Satu hal yang menjadi pertanyaan di benak saya adalah kenapa seseorang itu punya kebiasaan yang suka menyindir negatif suatu agama lain yang bukan agamanya ya ? terlebih kebiasaannya itu dilakukan di dunia virtual media sosial yang terdiri dari orang-orang yang pada dasarnya memiliki kemajemukan dalam hal suku, agama, ras dan antar golongan. Hal yang paling miris lagi adalah saat saya ketahui jika ia adalah seseorang yang berpendidikan tinggi. Bagaimana tidak, sementara pelajaran Pendidikan Kewarganegaraan telah kita terima saat belajar di bangku Sekolah Dasar, Sekolah Menengah Pertama, Sekolah Menengah Atas dan bahkan saat belajar di bangku kuliah.
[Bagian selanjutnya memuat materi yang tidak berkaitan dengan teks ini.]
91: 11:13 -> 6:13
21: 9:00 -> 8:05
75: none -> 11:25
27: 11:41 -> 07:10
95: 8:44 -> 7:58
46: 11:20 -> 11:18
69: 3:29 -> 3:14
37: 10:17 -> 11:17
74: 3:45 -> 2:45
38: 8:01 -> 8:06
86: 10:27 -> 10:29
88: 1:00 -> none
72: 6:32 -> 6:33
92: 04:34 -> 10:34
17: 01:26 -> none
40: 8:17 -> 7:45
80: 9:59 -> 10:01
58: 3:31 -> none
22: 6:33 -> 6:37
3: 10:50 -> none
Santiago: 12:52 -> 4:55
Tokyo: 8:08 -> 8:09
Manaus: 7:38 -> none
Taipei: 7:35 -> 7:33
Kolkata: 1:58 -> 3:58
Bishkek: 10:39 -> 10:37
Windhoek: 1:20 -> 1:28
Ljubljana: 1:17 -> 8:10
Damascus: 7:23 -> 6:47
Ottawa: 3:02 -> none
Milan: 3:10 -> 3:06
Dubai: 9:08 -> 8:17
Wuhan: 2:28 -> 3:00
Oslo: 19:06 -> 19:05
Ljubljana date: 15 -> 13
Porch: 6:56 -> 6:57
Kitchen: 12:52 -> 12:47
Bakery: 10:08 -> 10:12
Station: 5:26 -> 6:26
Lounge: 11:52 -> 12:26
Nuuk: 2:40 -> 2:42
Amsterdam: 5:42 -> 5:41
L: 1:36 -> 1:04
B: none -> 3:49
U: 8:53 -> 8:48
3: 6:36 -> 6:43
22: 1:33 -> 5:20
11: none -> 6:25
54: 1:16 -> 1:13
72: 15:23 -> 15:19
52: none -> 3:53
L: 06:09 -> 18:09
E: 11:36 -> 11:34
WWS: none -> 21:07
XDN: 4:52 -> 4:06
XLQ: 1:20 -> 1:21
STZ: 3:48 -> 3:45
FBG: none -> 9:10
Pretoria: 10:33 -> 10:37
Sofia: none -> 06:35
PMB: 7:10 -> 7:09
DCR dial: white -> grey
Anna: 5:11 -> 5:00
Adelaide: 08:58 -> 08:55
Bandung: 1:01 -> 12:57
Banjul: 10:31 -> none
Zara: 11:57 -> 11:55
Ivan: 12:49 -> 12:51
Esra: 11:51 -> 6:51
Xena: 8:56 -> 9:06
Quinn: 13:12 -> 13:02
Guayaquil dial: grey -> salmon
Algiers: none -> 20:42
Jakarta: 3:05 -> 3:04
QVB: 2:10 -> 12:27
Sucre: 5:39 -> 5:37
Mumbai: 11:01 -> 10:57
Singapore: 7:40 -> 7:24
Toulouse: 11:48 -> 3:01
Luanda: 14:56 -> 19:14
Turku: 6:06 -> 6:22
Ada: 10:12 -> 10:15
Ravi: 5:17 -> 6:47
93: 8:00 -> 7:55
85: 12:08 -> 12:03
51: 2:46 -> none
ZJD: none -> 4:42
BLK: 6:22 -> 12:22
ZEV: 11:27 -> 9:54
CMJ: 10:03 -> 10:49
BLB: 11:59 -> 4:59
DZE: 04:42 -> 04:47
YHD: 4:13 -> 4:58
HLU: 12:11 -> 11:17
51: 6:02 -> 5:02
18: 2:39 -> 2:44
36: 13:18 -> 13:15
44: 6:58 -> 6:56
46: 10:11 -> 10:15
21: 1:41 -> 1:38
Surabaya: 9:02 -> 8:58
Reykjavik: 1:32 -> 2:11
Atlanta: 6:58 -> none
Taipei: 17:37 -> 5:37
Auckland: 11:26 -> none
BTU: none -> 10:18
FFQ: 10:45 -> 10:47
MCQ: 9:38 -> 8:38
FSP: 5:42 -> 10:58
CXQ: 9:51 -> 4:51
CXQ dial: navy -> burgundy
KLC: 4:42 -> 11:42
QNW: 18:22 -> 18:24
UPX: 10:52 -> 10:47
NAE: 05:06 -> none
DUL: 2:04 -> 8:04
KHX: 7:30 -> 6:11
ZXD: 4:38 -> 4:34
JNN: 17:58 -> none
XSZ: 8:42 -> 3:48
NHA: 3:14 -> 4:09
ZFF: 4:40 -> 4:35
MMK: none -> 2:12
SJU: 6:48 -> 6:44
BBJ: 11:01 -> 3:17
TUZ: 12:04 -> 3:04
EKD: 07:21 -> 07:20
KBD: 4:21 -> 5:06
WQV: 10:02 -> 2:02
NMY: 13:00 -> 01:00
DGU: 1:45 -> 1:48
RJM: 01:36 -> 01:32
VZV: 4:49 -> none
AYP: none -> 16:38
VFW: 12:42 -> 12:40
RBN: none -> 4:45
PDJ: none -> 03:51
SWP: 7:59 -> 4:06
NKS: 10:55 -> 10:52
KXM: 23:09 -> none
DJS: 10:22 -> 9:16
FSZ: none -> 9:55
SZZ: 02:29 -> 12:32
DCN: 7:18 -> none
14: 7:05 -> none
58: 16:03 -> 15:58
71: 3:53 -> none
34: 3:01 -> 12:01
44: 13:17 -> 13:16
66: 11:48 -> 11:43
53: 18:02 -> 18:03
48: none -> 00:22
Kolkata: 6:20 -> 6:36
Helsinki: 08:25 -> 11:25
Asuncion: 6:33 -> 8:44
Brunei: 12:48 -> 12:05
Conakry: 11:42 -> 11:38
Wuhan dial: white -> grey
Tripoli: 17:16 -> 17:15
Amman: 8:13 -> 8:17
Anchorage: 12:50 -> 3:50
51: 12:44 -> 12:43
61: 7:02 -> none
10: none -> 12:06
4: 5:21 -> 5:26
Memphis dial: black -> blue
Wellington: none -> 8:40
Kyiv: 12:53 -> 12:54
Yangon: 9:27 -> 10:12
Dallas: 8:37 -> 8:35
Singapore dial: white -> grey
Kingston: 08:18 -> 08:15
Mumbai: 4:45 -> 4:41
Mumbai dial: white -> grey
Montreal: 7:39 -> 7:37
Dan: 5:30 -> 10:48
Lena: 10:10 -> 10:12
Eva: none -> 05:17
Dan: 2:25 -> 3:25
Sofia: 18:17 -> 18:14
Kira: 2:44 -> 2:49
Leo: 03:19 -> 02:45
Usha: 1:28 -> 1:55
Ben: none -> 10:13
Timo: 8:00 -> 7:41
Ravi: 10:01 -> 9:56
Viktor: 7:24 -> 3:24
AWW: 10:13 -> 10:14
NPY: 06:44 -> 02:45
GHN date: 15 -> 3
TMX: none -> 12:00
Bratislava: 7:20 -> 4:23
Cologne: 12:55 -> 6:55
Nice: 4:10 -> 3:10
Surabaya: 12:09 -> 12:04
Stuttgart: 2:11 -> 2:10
Aplikasi pelajaran yang sangat berharga itu diletakkan di mana?
Menurut saya, jika seseorang sudah sangat mendalami agamanya dan merasa dirinya sudah sangat religius, maka bukan berarti ia dapat seenaknya berkomentar atau berasumsi negatif terhadap agama orang lain, apalagi jika ia tidak pernah mempelajari agama orang lain itu dengan mendalam secara theologi. Bahkan jika pernah pun, tak sepantasnya melakukan hal tersebut. Saya pikir, jika kita sudah sangat mendalami ajaran agama kita masing-masing, maka kita tidak akan punya waktu untuk hal-hal yang tidak berguna dan hal-hal yang mendatangkan perpecahan dan menyulut kebencian. Rasa cinta kepada Tuhan akan membimbing kita untuk refleksi mendalam terhadap sikap dan laku kita sendiri di bumi. Rasa cinta kepada Tuhan akan menuntun pada perbaikan diri sendiri dan waktu yang singkat di bumi akan digunakan sebaik-baiknya untuk lebih dan lebih lagi memahami kehendak Tuhan di dalam hidup kita. Kita tidak akan punya waktu untuk menjelek-jelekkan bahkan mencari-cari kesalahan orang lain apalagi berkomentar dan berasumsi yang belum tentu benar terhadap hidup orang lain, apalagi menyangkut agama dan kepercayaannya kepada Tuhan.
Memeluk suatu agama adalah hak azasi setiap orang. Menghina agama orang lain adalah melanggar hak azasi orang lain, terlebih agamanya itu diakui keberadaannya di negara tersebut. Hormatilah hukum, hormatilah hak azasi manusia dan terlebih hormatilah Tuhan. Beriman kepada Tuhan adalah urusan pribadi orang yang mengimani dengan Tuhannya. Saya pikir, alangkah tidak bijaknya dan tidak sopannya kita mencampuri atau bahkan merendahkan suatu agama, terlebih agama orang lain yang tidak kita pahami sama sekali. Imani saja Agamamu tanpa menyakiti hati orang lain karena orang lain itu juga adalah ciptaan Tuhan. Tuhanlah yang akan membenarkan imanmu kelak. Tuhan itu Maha segalanya, masa’ kamu tidak tahu?
Seperti pada teori relativitas umum, segala sesuatu adalah relatif tergantung kepada kita melihat dari titik acuan yang mana. Manusia dengan jumlah yang sangat banyak ini juga mungkin memiliki sudut pandang yang berbeda-beda atau acuan yang berbeda-beda untuk hidupnya masing-masing, bahkan mengenai hubungannya dengan Tuhannya. Alangkah miskinnya pemahaman kita jika hanya memandang dari satu sudut pandang untuk menghakimi sesuatu yang kita saja tidak pasti tahu kebenaran atau kesalahannya. Saya pikir Tuhan pasti punya pikiranNya dan tujuanNya sendiri untuk menciptakan suatu keberagaman yang sangat luar biasa besar di bumi ini. Jika sudah diciptakanNya sebagaimana adanya sekarang, maka tidak berhak kita menerka-nerka yang negatif terhadap ciptaan Tuhan.
Yahh,,, segalanya adalah relatif. Hanya Tuhan dan firmanNya sajalah yang mutlak benar. Jadi siapakah kita? Kita adalah ciptaan Tuhan yang tidak akan pernah bisa membaca pikiranNya. Tuhan memberkati setiap orang. Salam damai. 



Komentar

Postingan populer dari blog ini

TUGAS METODOLOGI PENELITIAN.

SISTEM INFORMASI MANAJEMEN MATERIAL

Titik-titik Menjadi garis (Lukisan Kurie)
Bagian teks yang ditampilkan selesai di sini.